■ ACTION ITEM:
Give the lines below again exactly, starting with the line that holds "g plan for this site has expired." and going on through the line that holds "5 சென்ட் நிலம் விற்பனைக்கு".

■ Records from a collection:
========================================================================

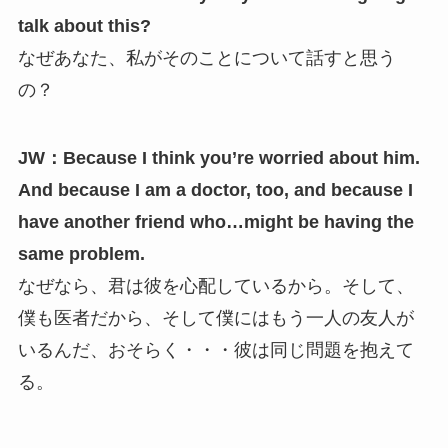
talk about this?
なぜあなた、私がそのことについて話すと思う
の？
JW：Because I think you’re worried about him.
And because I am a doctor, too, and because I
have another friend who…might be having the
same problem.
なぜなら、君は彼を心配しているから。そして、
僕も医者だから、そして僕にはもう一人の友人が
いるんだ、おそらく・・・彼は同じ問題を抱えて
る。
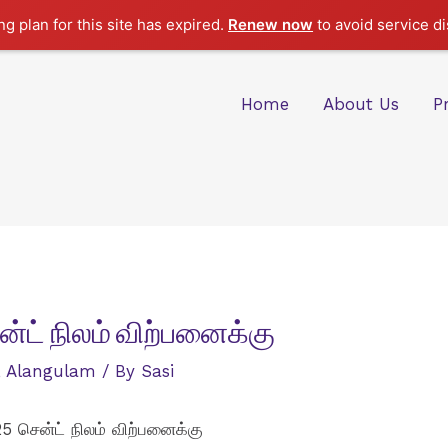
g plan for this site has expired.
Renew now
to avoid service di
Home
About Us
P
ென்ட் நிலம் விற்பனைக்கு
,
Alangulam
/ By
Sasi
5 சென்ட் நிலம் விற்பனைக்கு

========================================================================

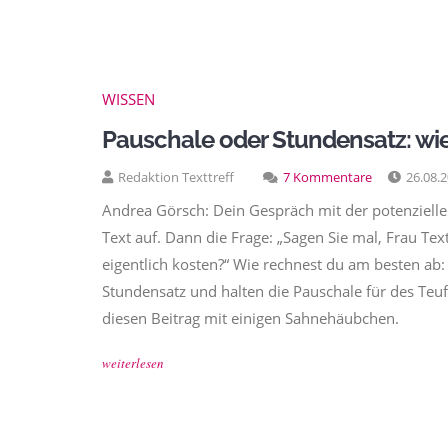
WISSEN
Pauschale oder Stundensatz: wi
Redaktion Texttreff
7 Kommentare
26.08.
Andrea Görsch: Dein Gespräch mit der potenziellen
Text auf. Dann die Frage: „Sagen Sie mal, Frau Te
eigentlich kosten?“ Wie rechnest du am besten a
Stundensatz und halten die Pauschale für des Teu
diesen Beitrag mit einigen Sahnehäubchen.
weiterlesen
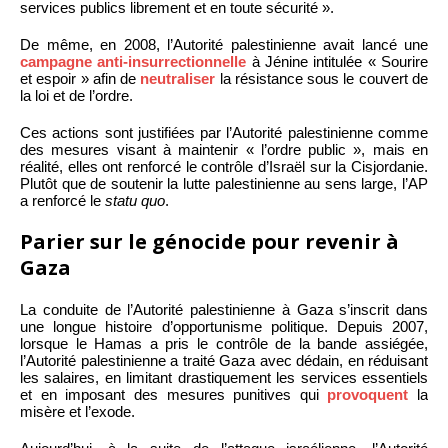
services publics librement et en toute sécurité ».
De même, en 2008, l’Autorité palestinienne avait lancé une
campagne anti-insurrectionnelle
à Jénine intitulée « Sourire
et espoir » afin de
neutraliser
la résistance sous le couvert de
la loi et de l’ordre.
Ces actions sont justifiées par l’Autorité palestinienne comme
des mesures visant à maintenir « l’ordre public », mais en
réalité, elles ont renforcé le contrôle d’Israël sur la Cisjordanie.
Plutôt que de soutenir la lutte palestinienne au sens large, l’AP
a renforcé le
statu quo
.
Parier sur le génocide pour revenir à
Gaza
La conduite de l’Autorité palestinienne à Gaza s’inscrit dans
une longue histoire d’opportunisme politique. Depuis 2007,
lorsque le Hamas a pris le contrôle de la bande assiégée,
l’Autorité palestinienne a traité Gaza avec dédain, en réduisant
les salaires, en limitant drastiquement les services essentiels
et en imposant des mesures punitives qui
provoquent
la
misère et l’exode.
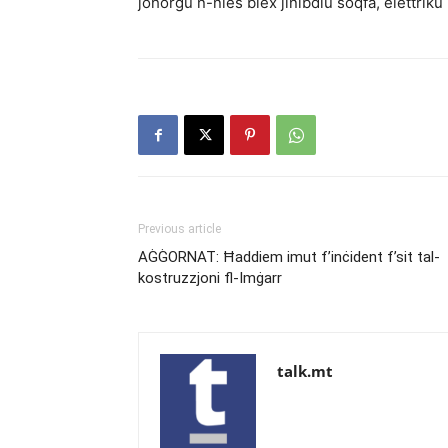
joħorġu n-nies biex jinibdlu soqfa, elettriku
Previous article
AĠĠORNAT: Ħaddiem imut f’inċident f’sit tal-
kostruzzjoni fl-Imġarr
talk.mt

========================================================================

■ THE ANSWER:
g plan for this site has expired.
Renew now
to avoid service di
Home
About Us
P
ென்ட் நிலம் விற்பனைக்கு
,
Alangulam
/ By
Sasi
5 சென்ட் நிலம் விற்பனைக்கு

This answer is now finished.